Don't Accept Food From Strangers
by Randy Magnus
I was photographing the people leaving Nana Entertainment Plaza at closing time, and this kid said she was hungry and wanted soup. I told her I’d get her some. She looked 12, but said she was 19. What was strange was she wanted soup on Sukhumvit - not on Soi 4, where Nana Plaza is.
I’d been documenting the street food and their vendors all week long in the Nana area, and I knew there were a lot of them on the other side of Sukhumvit who set up for the closing Nana crowd. We walked down Sukhumvit to the pedestrian crossing just before the Nana skytrain stop, crossed over the road, and right there was a seafood soup place - the kind they put the charcoal right on the table, a clay pot of heated water on top of the charcoal and you cook the food right at your table [This is called Jim Jum - Bangkok Badboy].
I was taking photos of her and her friend preparing the soup, drinking only water because I’d just had a hamburger at the entrance to Nana Plaza. When the soup was ready, she prepared a small bowl for me, which I refused. I should have left then and taken photos of the other vendors on the way back to Nana. But I finally agreed to eat the bowl of soup - which she had drugged.
I woke up 12 hours later in my room at White Orchid Inn, a little boutique hotel in the alley across from the 7-11 on Soi 4 (two alleys away from Nana Plaza). She and her friend had assisted me to my hotel - only she was allowed in with me, the friend left and waited outside. Nattaya was her name on her ID, from Pattaya.
Nattaya went through all of my stuff in my room, took the cash and my two digital still cameras.
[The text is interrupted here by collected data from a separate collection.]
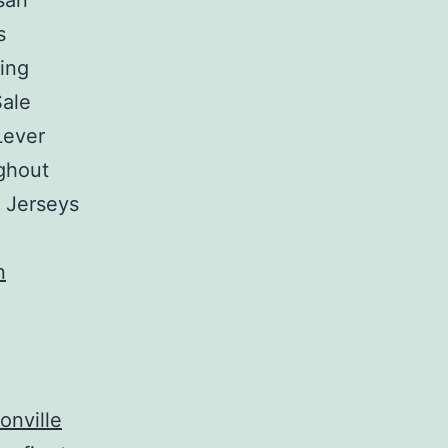
san
s
sing
Sale
Lever
ghout
p Jerseys
onville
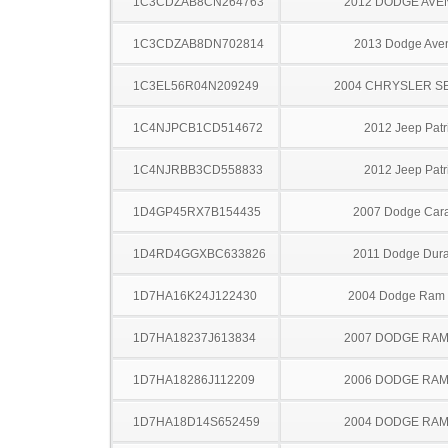
1C3CDZAB8CN264763
2012 DODGE AV
1C3CDZAB8DN702814
2013 Dodge Ave
1C3EL56R04N209249
2004 CHRYSLER S
1C4NJPCB1CD514672
2012 Jeep Patr
1C4NJRBB3CD558833
2012 Jeep Patr
1D4GP45RX7B154435
2007 Dodge Car
1D4RD4GGXBC633826
2011 Dodge Dur
1D7HA16K24J122430
2004 Dodge Ram
1D7HA18237J613834
2007 DODGE RAM
1D7HA18286J112209
2006 DODGE RAM
1D7HA18D14S652459
2004 DODGE RAM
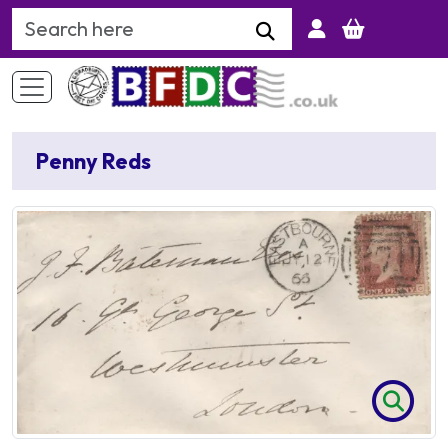
Search Keyword
Penny Reds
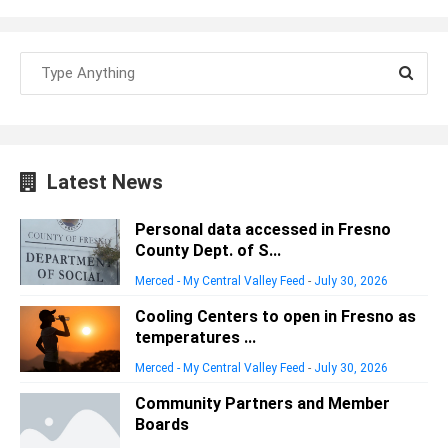
Latest News
Personal data accessed in Fresno
County Dept. of S...
Merced - My Central Valley Feed
-
July 30, 2026
Cooling Centers to open in Fresno as
temperatures ...
Merced - My Central Valley Feed
-
July 30, 2026
Community Partners and Member
Boards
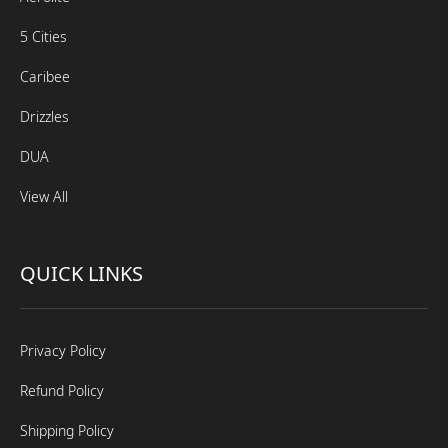
5 Cities
Caribee
Drizzles
DUA
View All
QUICK LINKS
Privacy Policy
Refund Policy
Shipping Policy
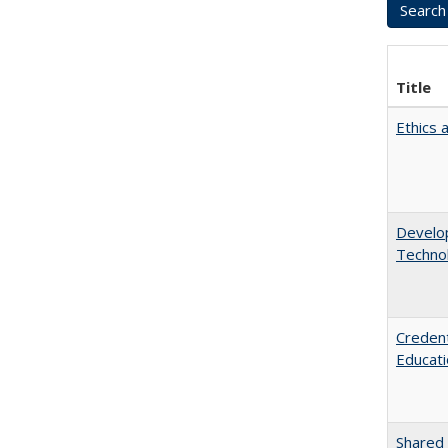
Title
Ethics 
Develop
Technol
Credent
Educati
Shared 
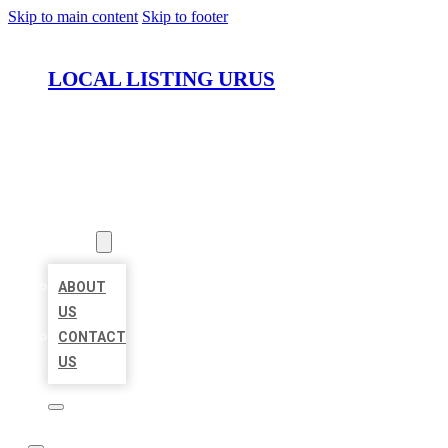
Skip to main content
Skip to footer
LOCAL LISTING URUS
HOME
LOCATIONS
ABOUT
ABOUT
US
CONTACT
US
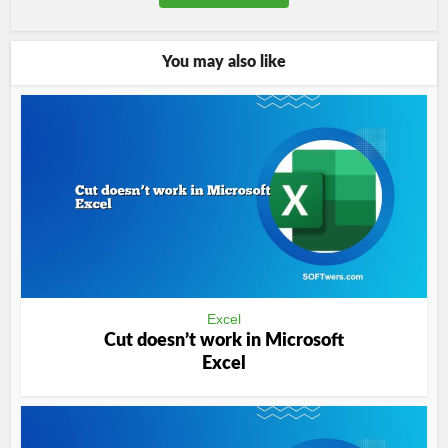
You may also like
Excel
Cut doesn’t work in Microsoft
Excel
She couldnt slip my video camera in her purse and get it by the receptionist, so it was saved.
The receptionist got the information from her ID card, and I went to the police, filled out a form, and talked to another policeman, who send me to a small hospital for a urine test to verify that I had been drugged.
The receptionist at White Orchid Inn said that the police don’t do much unless you slip them some money.
I sent a letter to her and her parents to the address in Pattaya (assuming it was a valid ID), and had the receptionist at White Orchid translate the letter to Thai, asking them to return my cameras and telling them that what she did was wrong.
We’ll see what happens, if anything. She probably sold the cameras down Sukhumvit at the night market…
Footnote: Got word from my hotel that the ID was stolen from a university girl.